Objectives of Resource Sharing and Information Networking:

Following are a few objectives of Resource Sharing and Information Networking;

  • The core goal of RS is the maximize the availability of materials and services to minimize expenses.
  • Increased Availability and Accessibility of resources: Clientele of the participating libraries will have access to resources available in all the libraries. Resources can be moved from one library to another manually or through modern means to easy access and free flow information.
  • To Diminish Cost: Resource Sharing helps in building the specialized collection and all participating libraries need not duplicate the procurement of similar materials.

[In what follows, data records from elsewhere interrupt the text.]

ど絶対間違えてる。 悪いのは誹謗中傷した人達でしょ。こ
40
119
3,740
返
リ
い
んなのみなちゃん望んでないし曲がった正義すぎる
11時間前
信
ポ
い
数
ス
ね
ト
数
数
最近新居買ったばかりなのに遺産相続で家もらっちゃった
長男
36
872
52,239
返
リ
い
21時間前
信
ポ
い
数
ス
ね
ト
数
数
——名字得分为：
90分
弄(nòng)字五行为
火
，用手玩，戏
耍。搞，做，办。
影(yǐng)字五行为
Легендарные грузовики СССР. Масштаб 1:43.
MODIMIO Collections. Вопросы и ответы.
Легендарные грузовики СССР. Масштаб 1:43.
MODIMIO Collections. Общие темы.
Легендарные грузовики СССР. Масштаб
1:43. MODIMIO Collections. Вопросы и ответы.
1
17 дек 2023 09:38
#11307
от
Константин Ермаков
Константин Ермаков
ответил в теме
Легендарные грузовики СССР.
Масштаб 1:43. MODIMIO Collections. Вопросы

This facility’s availability of larger collection and even the basic materials required by the user can be obtained without causing much delay.
  • Promote Exploitation of Resources: Resource sharing advocates making reading materials of one library available to the clients of other libraries. Thus, resource sharing exposes the reading materials to a wider group of users. Similarly, the services of a library can be exploited by the users of other libraries.
  • Assist member libraries in the section of materials.
  • Purchase catalogue and process library materials.

On the basis of experience and involvement in resource sharing activities in the area of management it can be visualized that the management institution can have the following objectives for their resource sharing initiatives;

  • To provide better service
  • Collection and facilities
  • To avoid duplication
  • To share experiences
  • To face financial crunch
  • To promote interaction
  • To provide wider access to users
  • To provide high-quality information support services.

Functions of Resource Sharing and Information Networking:

Mentionable some functions are being:

  • Co-operative acquisition (collection of library materials)
  • Assignment of specialization in materials acquisition.
  • Co-ordinated subscription
  • Exchanges of duplicate holdings
  • Co-operative cataloging (CIP)
  • Co-operative storage
  • Reciprocal borrowing privilege
  • Reference service
  • Referral service
  • Interlibrary loan

Activities of Resource Sharing and Information Networking:

Some activities of Resource Sharing (RS) & Information Networking (IN) are given below;

  • Union catalogue of books and periodicals
  • Reparation and service of indexing and abstracting
  • List of new arrivals on acquisition or accession
  • Bibliographical development
  • Networking news letter
  • Directories and inventories
  • Manual for training
  • Translation services
  • Survey of user’s interest
  • Joint research project
  • In-service personnel training
  • Workshop, meeting, and seminar
  • Making networking service

Barriers of Resource Sharing and Information Networking:

In 1968 ALA determined the following barriers to Resource Sharing and Information Networking;

i. Physical Barriers: Losses of local-autonomy clash of personality, unwilling to experiment, inertia, and in-differences.

ii. Traditional and Historical Barriers: Inadequate funds fear by larger librarians being overused, under-compensated, inadequacy to serve their own needs, institutional competition.

iii. Lack of Information and Experience: It includes;

  • Lack of knowledge about the needs of users.
  • Unpredictable demand of legitimate users.
  • Failure of small libraries to realize the value of resources of larger co-operative efforts.

iv. Physical and Geographical Barriers: It includes;

  • Distance between libraries
  • Distance of user from libraries
  • Distance in size of the collection
  • Lack of space
  • Delays in satisfying the needs and requests of users.

v. Legal and Administrative Barriers: It includes;

  • Too many governments and other units.
  • Lack of communication across jurisdictional lines.
  • Incompatibility of equipment and procedures.
  • Lack of properly trained staff.
  • Lack of appropriate legislation.
  • Lack of creative administrative leadership.